The opinion of the court was delivered by: Dora L. Irizarry, United States District Judge


Plaintiff Allstate Insurance Company and the remaining plaintiffs ("Allstate" or "Plaintiffs") are nationwide automobile insurers. Plaintiffs allege that defendants conspired to abuse New York's No-Fault laws, N.Y. Ins. Law §§ 5101-109, and the regulations promulgated under those laws, 11 N.Y.C.R.R. § 65.3-.1 to -.20 (collectively, "New York's No-Fault Laws"), to obtain payment for diagnostic tests that were medically unnecessary. The diagnostic tests at issue comprise current perception tests ("CPT Tests") and digital range of motion tests ("J-Tech Tests"). Plaintiffs seek damages under the Racketeer Influenced and Corrupt Organizations Act ("RICO"), 18 U.S.C. § 1964(c)-(d), and under state law claims of fraud and unjust enrichment. Additionally, Plaintiffs seek a declaration that they are not liable for any unpaid charges under the Declaratory Judgment Act, 28 U.S.C. § 2201.

The complaint groups Defendants into four categories: (i) the doctors and chiropractors at clinics who treat parties insured by Plaintiffs for injuries sustained in automobile accidents ("Prescribing Doctors"), (ii) Ahmed Halima, a doctor who purportedly reviews the CPT and JTech tests and interprets them for the Prescribing Doctors, (iii) Diagnostics Medical Testing, P.C. ("DMT"), a professional medical corporation that submits bills for the tests to Allstate, and (iv) several individuals who are nonphysicians and the corporate entities, which, collectively, own and operate DMT ("Management Defendants"). Defendants Jake Palter a/k/a Jake Palterovich and Health Care Data Processing, Inc. (the "Palter Defendants") fall into the Management Defendants category. While Plaintiffs have settled with several Defendants, the Palter Defendants remain in the action and have filed a motion to dismiss under Rules 12(b)(6) and 9(b) of the Federal Rules of Civil Procedure. Plaintiffs oppose this motion in its entirety. For the reasons set forth more fully below, the motion is denied.*fn1


The facts as described below are drawn from the complaint, which the court accepts as true solely for purposes of this motion to dismiss. In accordance with New York's No-Fault Laws, Plaintiffs must pay for medically necessary diagnostic tests. See N.Y Ins.

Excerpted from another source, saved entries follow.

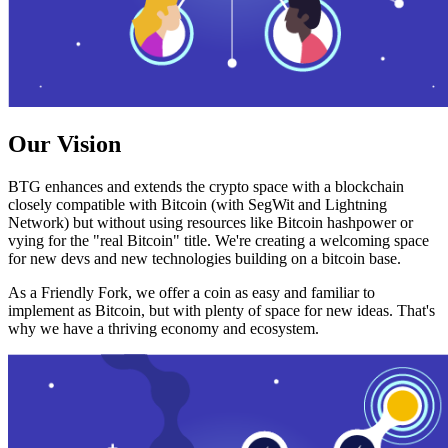
Our Vision
BTG enhances and extends the crypto space with a blockchain
closely compatible with Bitcoin (with SegWit and Lightning
Network) but without using resources like Bitcoin hashpower or
vying for the "real Bitcoin" title. We're creating a welcoming space
for new devs and new technologies building on a bitcoin base.
As a Friendly Fork, we offer a coin as easy and familiar to
implement as Bitcoin, but with plenty of space for new ideas. That's
why we have a thriving economy and ecosystem.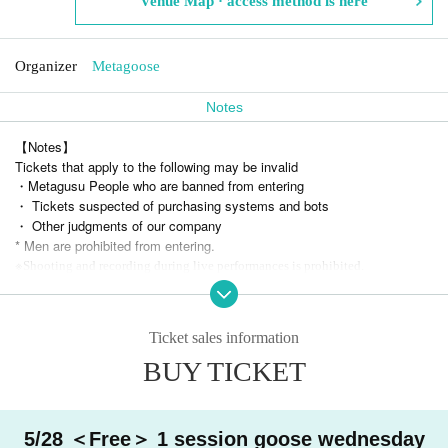
Venue Map · access method is here
Organizer
Metagoose
Notes
【Notes】
Tickets that apply to the following may be invalid
・Metagusu People who are banned from entering
・ Tickets suspected of purchasing systems and bots
・ Other judgments of our company
* Men are prohibited from entering.
※
Shooting and recording during live performances is prohibited.
Ticket sales information
BUY TICKET
5/28 ＜Free＞ 1 session goose wednesday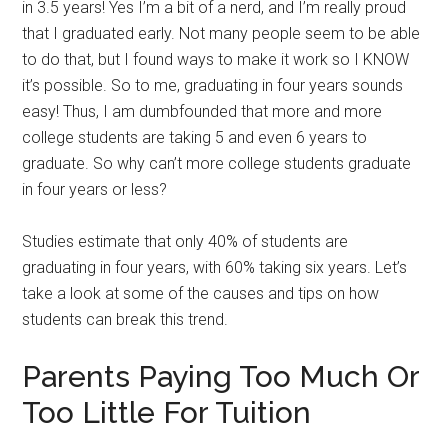
in 3.5 years! Yes I’m a bit of a nerd, and I’m really proud
that I graduated early. Not many people seem to be able
to do that, but I found ways to make it work so I KNOW
it’s possible. So to me, graduating in four years sounds
easy! Thus, I am dumbfounded that more and more
college students are taking 5 and even 6 years to
graduate. So why can’t more college students graduate
in four years or less?
Studies estimate that only 40% of students are
graduating in four years, with 60% taking six years. Let’s
take a look at some of the causes and tips on how
students can break this trend.
Parents Paying Too Much Or
Too Little For Tuition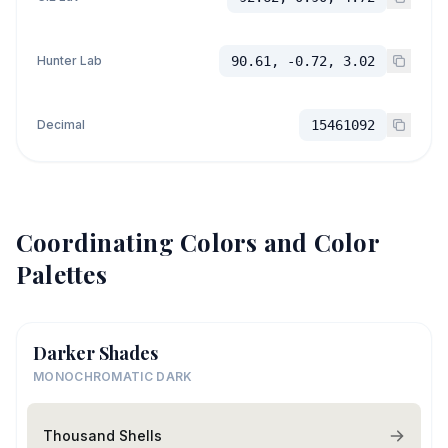
Hunter Lab
90.61, -0.72, 3.02
Decimal
15461092
Coordinating Colors and Color
Palettes
Darker Shades
MONOCHROMATIC DARK
Thousand Shells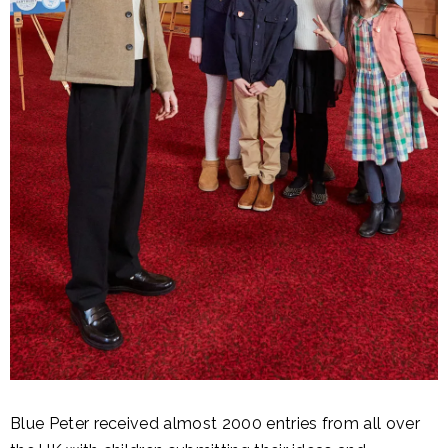
Blue Peter received almost 2000 entries from all over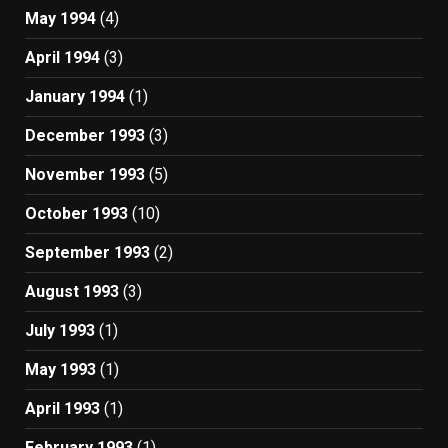
May 1994
(4)
April 1994
(3)
January 1994
(1)
December 1993
(3)
November 1993
(5)
October 1993
(10)
September 1993
(2)
August 1993
(3)
July 1993
(1)
May 1993
(1)
April 1993
(1)
February 1993
(1)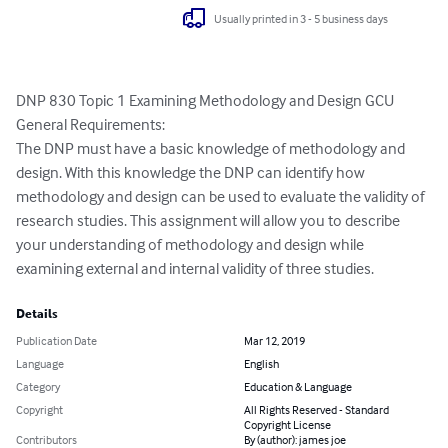
Usually printed in 3 - 5 business days
DNP 830 Topic 1 Examining Methodology and Design GCU

General Requirements:

The DNP must have a basic knowledge of methodology and 
design. With this knowledge the DNP can identify how 
methodology and design can be used to evaluate the validity of 
research studies. This assignment will allow you to describe 
your understanding of methodology and design while 
examining external and internal validity of three studies.
Details
Publication Date
Mar 12, 2019
Language
English
Category
Education & Language
Copyright
All Rights Reserved - Standard
Copyright License
Contributors
By (author): james joe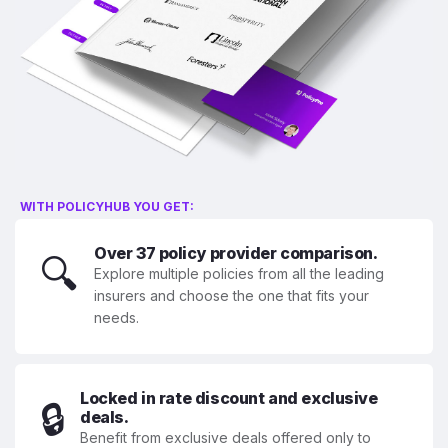
WITH POLICYHUB YOU GET:
Over 37 policy provider comparison.
🔍
Explore multiple policies from all the leading
insurers and choose the one that fits your
needs.
Locked in rate discount and exclusive
🔒
deals.
Benefit from exclusive deals offered only to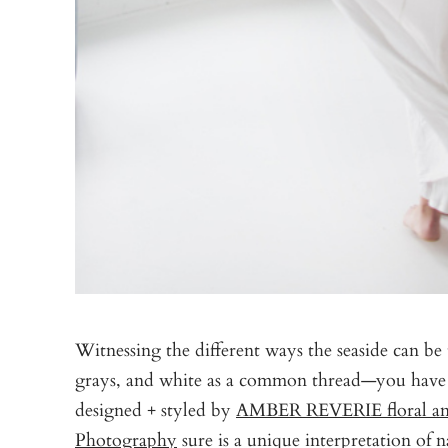
Witnessing the different ways the seaside can be t
grays, and white as a common thread—you have a 
designed + styled by
AMBER REVERIE floral and
Photography
sure is a unique interpretation of n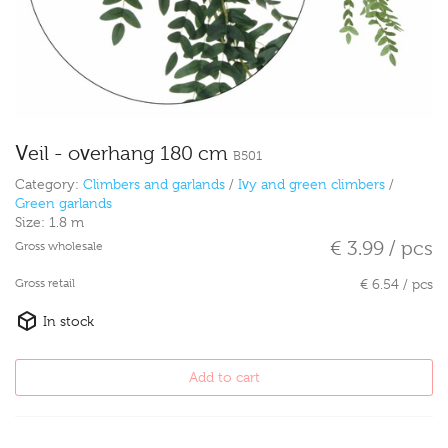
Veil - overhang 180 cm
B501
Category:
Climbers and garlands
/
Ivy and green climbers
/
Green garlands
Size:
1.8 m
€ 3.99 / pcs
Gross wholesale
Gross retail
€ 6.54 / pcs
In stock
Add to cart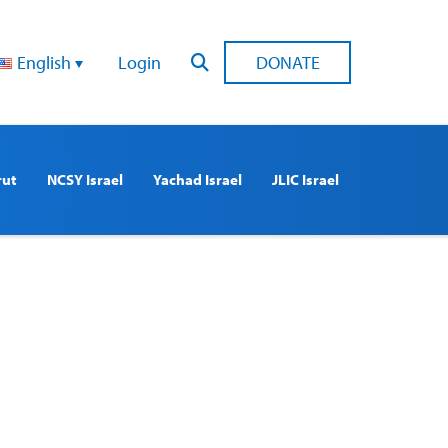
English
Login
DONATE
rut
NCSY Israel
Yachad Israel
JLIC Israel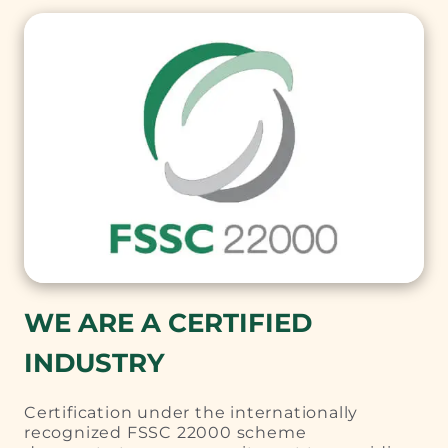
WE ARE A CERTIFIED
INDUSTRY
Certification under the internationally
recognized FSSC 22000 scheme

Law §§ 5101-109. These benefits may also be assigned for payment of services rendered to qualified "providers of health care services." See 11 N.Y.C.R.R. § 65-3.11. A proper assignment requires that the health care provider submit either (1) "a properly executed Authorization to Pay Benefits" or (2) "a properly executed assignment on... the prescribed Verification of Treatment" using New York State Form NF-3. Id. The services performed must be "necessary for the treatment of the injuries sustained." Id. at § 65-3.16(6) (emphasis added). Within thirty days of receiving a valid claim, an insurance company must pay the claim in full or incur interest charges at two percent per month. Id. at §§ 65-3.8 to 3.9. Only properly licensed professional corporations-those owned and operated by medical professionals-are eligible for reimbursement under New York's No-Fault Laws. See N.Y. Bus. Corp. Law §§ 1507-108; State Farm Mut. Auto. Inc. Co. v. Mallela, 4 N.Y.3d 313, 321-22 (2005) (holding that medical professional services corporations must be owned and operated solely by licensed physicians). The purpose of this requirement is to discourage nonphysicians from fraudulently taking advantage of New York's No-Fault Laws. See Mallela, 4 N.Y.3d at 320 n.2 (accepting the finding by New York's Superintendent of Insurance that this requirement was "promulgated... to combat rapidly growing incidences of fraud in the no-fault regime... identified as correlative with the corporate practice of medicine by nonphysicians").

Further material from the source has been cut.